Subvocal Middleware Platform Walkthrough
Welcome to the end-to-end interactive notebook walkthrough for the Subvocal Middleware SDK. This notebook will guide you through: 1. Synthetic sEMG Generation: Simulating biometric sensor data. 2. DSP Filtering & Extraction: Applying bandpass filters and calculating TD10 features. 3. Gesture Classification: Training and evaluating an SVM classifier. 4. Context collation: Building active user application states. 5. Intent Reconstruction: Translating noisy phonetic tokens to semantic system actions.
Let's get started!
1. Environment Setup
Install the SDK from PyPI (or from the repository checkout with pip install -e ".[ml]").

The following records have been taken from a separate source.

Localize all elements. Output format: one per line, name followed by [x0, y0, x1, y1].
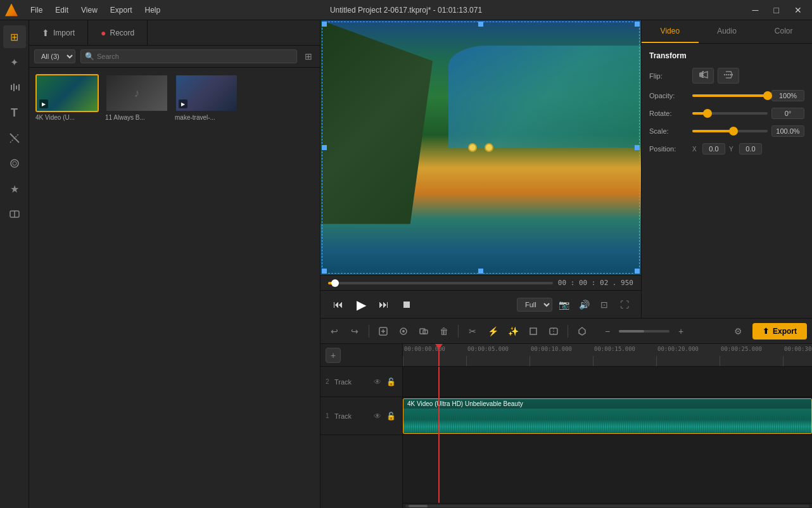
- center-right: 00 : 00 : 02 . 950 ⏮ ▶ ⏭ ⏹ Full 1/2: [320, 20, 812, 508]
- track-lock-2[interactable]: 🔓: [385, 376, 397, 388]
- app-logo-icon: [5, 4, 18, 16]
- quality-select[interactable]: Full 1/2 1/4: [517, 298, 552, 312]
- close-button[interactable]: ✕: [789, 4, 807, 16]
- menu-edit[interactable]: Edit: [53, 4, 71, 16]
- cut-button[interactable]: ✂: [464, 322, 481, 340]
- menu-export[interactable]: Export: [108, 4, 135, 16]
- position-y-value[interactable]: 0.0: [739, 143, 762, 155]
- track-header: +: [320, 344, 402, 367]
- sidebar-icon-transitions[interactable]: [3, 127, 26, 149]
- magic-button[interactable]: ✨: [504, 322, 522, 340]
- position-x-group: X 0.0: [692, 143, 725, 155]
- ruler-mark-6: 00:00:30.000: [783, 344, 812, 366]
- flip-label: Flip:: [649, 72, 687, 80]
- filter-select[interactable]: All (3) Video Audio Image: [34, 49, 75, 63]
- fullscreen-button[interactable]: ⛶: [616, 296, 633, 314]
- track-visibility-1[interactable]: 👁: [372, 410, 383, 422]
- minimize-button[interactable]: ─: [747, 4, 764, 16]
- svg-rect-19: [530, 328, 536, 334]
- svg-marker-22: [579, 327, 585, 335]
- sidebar-icon-audio[interactable]: [3, 76, 26, 99]
- menu-bar: File Edit View Export Help: [28, 4, 163, 16]
- media-thumb-2: ♪: [105, 74, 168, 112]
- lightning-button[interactable]: ⚡: [484, 322, 502, 340]
- rotate-slider[interactable]: [692, 112, 768, 115]
- opacity-handle[interactable]: [763, 91, 772, 100]
- tab-color[interactable]: Color: [755, 20, 812, 43]
- import-button[interactable]: ⬆ Import: [29, 20, 88, 45]
- media-item-1[interactable]: ▶ 4K Video (U...: [35, 74, 99, 121]
- opacity-value: 100%: [771, 90, 804, 101]
- redo-button[interactable]: ↪: [346, 322, 364, 340]
- timeline-right-controls: ⚙ ⬆ Export: [730, 322, 807, 340]
- svg-rect-17: [420, 329, 425, 334]
- marker-button[interactable]: [573, 322, 591, 340]
- zoom-in-button[interactable]: +: [672, 322, 690, 340]
- svg-rect-3: [18, 84, 20, 91]
- track-visibility-2[interactable]: 👁: [372, 376, 383, 388]
- record-timeline-button[interactable]: [395, 322, 412, 340]
- zoom-out-button[interactable]: −: [599, 322, 616, 340]
- position-controls: X 0.0 Y 0.0: [692, 143, 804, 155]
- rotate-handle[interactable]: [703, 109, 712, 118]
- video-clip-1[interactable]: 4K Video (Ultra HD) Unbelievable Beauty: [403, 398, 812, 434]
- record-button[interactable]: ● Record: [88, 20, 148, 45]
- add-media-button[interactable]: [374, 322, 392, 340]
- position-x-value[interactable]: 0.0: [702, 143, 725, 155]
- search-input[interactable]: [97, 53, 293, 60]
- undo-button[interactable]: ↩: [326, 322, 343, 340]
- add-track-button[interactable]: +: [326, 348, 341, 363]
- section-title-transform: Transform: [649, 51, 804, 60]
- maximize-button[interactable]: □: [769, 4, 784, 16]
- skip-forward-button[interactable]: ⏭: [374, 295, 394, 315]
- sidebar-icon-effects[interactable]: ✦: [3, 51, 26, 73]
- menu-help[interactable]: Help: [143, 4, 163, 16]
- snapshot-button[interactable]: 📷: [555, 296, 573, 314]
- media-item-2[interactable]: ♪ 11 Always B...: [105, 74, 168, 121]
- menu-view[interactable]: View: [79, 4, 100, 16]
- preview-tools: Full 1/2 1/4 📷 🔊 ⊡ ⛶: [517, 296, 633, 314]
- seekbar-handle[interactable]: [331, 279, 339, 287]
- track-name-2: Track: [334, 378, 370, 386]
- scrollbar-track[interactable]: [405, 505, 809, 507]
- sidebar-icon-text[interactable]: T: [3, 101, 26, 124]
- detach-audio-button[interactable]: [415, 322, 433, 340]
- position-row: Position: X 0.0 Y 0.0: [649, 143, 804, 155]
- sidebar-icon-split[interactable]: [3, 203, 26, 225]
- zoom-slider[interactable]: [619, 330, 669, 333]
- svg-rect-2: [16, 86, 17, 89]
- rotate-row: Rotate: 0°: [649, 108, 804, 119]
- tab-video[interactable]: Video: [642, 20, 699, 43]
- scale-slider[interactable]: [692, 130, 768, 132]
- media-item-3[interactable]: ▶ make-travel-...: [175, 74, 238, 121]
- delete-button[interactable]: 🗑: [435, 322, 453, 340]
- scale-handle[interactable]: [729, 127, 738, 136]
- split-audio-button[interactable]: [545, 322, 562, 340]
- sidebar-icon-media[interactable]: ⊞: [3, 25, 26, 48]
- playback-controls: ⏮ ▶ ⏭ ⏹: [328, 295, 417, 315]
- timeline-toolbar: ↩ ↪: [320, 319, 812, 344]
- tab-audio[interactable]: Audio: [699, 20, 756, 43]
- sidebar-icon-stickers[interactable]: ★: [3, 177, 26, 200]
- seekbar-track[interactable]: [328, 282, 553, 284]
- menu-file[interactable]: File: [28, 4, 45, 16]
- scrollbar-thumb[interactable]: [409, 505, 428, 507]
- track-lock-1[interactable]: 🔓: [385, 410, 397, 422]
- stop-button[interactable]: ⏹: [396, 295, 417, 315]
- crop-timeline-button[interactable]: [524, 322, 542, 340]
- grid-view-button[interactable]: ⊞: [302, 50, 315, 63]
- record-label: Record: [110, 29, 134, 37]
- track-name-1: Track: [334, 412, 370, 420]
- skip-back-button[interactable]: ⏮: [328, 295, 348, 315]
- timeline-settings-button[interactable]: ⚙: [730, 322, 747, 340]
- flip-horizontal-button[interactable]: [692, 68, 714, 84]
- flip-vertical-button[interactable]: [718, 68, 739, 84]
- media-header: ⬆ Import ● Record: [29, 20, 320, 46]
- rotate-controls: 0°: [692, 108, 804, 119]
- export-button[interactable]: ⬆ Export: [752, 323, 807, 340]
- opacity-slider[interactable]: [692, 94, 768, 97]
- volume-button[interactable]: 🔊: [575, 296, 593, 314]
- sidebar-icon-filters[interactable]: [3, 152, 26, 175]
- crop-button[interactable]: ⊡: [595, 296, 613, 314]
- play-pause-button[interactable]: ▶: [351, 295, 371, 315]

%pip install "subvocal[ml]" matplotlib --quiet
import numpy as np
import time
import matplotlib.pyplot as plt
import subvocal
print(f"Subvocal SDK {subvocal.__version__} loaded!")
2. Physiological Bio-Signal Simulation
We use the SyntheticSignalGenerator to mimic multi-channel electromyography muscle potentials (Gaussian white noise + powerline notch shape) and inject contractions.
from subvocal.hardware.drivers import SyntheticSignalGenerator
# 1. Initialize synthetic generator (8 channels, 250Hz sample rate)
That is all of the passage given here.